CHAPTER 27 THE PORCELAIN DOLL POV THAYER
The Caribbean sun bleeds through the sheer white linen curtains, casting long, ethereal streaks of pale gold across the massive bed.
I do not sleep. I haven't closed my eyes for more than a few fragmented minutes since I dragged Sybil out of the ocean surf and pinned her to this mattress.
I lie perfectly still on my right side, the heavy, air-conditioned chill of the master suite entirely failing to cool the dark, smoldering fever still humming through my bloodstream.
My left arm is strapped to my chest, a dull, agonizing, constant throb of infected tissue and severed muscle radiating from my shoulder.
It feels as though a jagged piece of rusted iron is buried deep beneath my collarbone, twisting with every beat of my heart.
I completely ignore it. The physical pain is absolutely nothing compared to the overwhelming, intoxicating reality of the woman sleeping beside me.

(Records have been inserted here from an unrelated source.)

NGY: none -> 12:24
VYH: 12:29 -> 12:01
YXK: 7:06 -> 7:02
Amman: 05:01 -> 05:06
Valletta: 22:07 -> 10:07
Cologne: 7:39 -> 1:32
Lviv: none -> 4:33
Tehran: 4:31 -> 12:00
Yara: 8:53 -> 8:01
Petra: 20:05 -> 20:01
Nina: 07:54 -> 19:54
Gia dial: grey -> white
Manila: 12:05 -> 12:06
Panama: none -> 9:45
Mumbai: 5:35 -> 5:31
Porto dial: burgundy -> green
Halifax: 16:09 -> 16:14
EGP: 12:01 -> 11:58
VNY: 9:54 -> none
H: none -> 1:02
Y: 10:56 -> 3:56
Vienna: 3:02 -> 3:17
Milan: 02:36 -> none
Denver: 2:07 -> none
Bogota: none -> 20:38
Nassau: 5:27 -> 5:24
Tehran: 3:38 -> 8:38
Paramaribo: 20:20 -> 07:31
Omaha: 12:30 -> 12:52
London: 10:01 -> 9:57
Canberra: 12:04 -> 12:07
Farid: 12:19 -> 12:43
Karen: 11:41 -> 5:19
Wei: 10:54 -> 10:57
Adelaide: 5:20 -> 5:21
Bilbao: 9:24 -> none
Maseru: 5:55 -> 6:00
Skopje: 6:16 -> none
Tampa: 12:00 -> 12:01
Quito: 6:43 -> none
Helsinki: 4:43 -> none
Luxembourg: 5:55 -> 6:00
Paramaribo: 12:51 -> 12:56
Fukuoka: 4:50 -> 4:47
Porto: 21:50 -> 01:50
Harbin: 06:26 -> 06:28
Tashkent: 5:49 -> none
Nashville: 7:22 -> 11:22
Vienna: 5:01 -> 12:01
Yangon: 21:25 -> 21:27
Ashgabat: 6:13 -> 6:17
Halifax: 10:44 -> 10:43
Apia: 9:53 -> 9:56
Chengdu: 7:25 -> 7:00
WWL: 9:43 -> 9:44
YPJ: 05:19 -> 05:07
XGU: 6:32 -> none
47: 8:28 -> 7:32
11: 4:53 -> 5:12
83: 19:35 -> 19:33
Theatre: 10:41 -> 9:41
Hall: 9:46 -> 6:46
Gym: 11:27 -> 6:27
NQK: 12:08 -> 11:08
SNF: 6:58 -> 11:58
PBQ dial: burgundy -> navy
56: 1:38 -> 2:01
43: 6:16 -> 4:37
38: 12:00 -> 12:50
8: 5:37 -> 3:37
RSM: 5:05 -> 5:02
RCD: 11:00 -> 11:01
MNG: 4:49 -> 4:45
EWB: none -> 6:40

Sybil is lying on her stomach, her face turned toward me, entirely submerged in the deep, heavy exhaustion that follows a complete psychological and physical shattering. The pristine white sheets are tangled around her waist, leaving the entire upper half of her body exposed to the morning light.
She is a masterpiece of ruin.
My eyes slowly, methodically trace the canvas of her pale skin.
The dark, angry bruises blooming on her wrists where I pinned her to the sand.
The faint, reddish marks on her hips from the brutal, unyielding grip of my hands.
The dark, violet brands on the side of her neck, a permanent visual testament to the absolute violence of my mouth.
I broke her.
Last night, I took the last fragile, innocent pieces of her soul, and I crushed them into dust. I laid the corpse of her murdered mother at her feet, I confessed to being the architect of her entire miserable existence, and then I forced her body to betray her mind.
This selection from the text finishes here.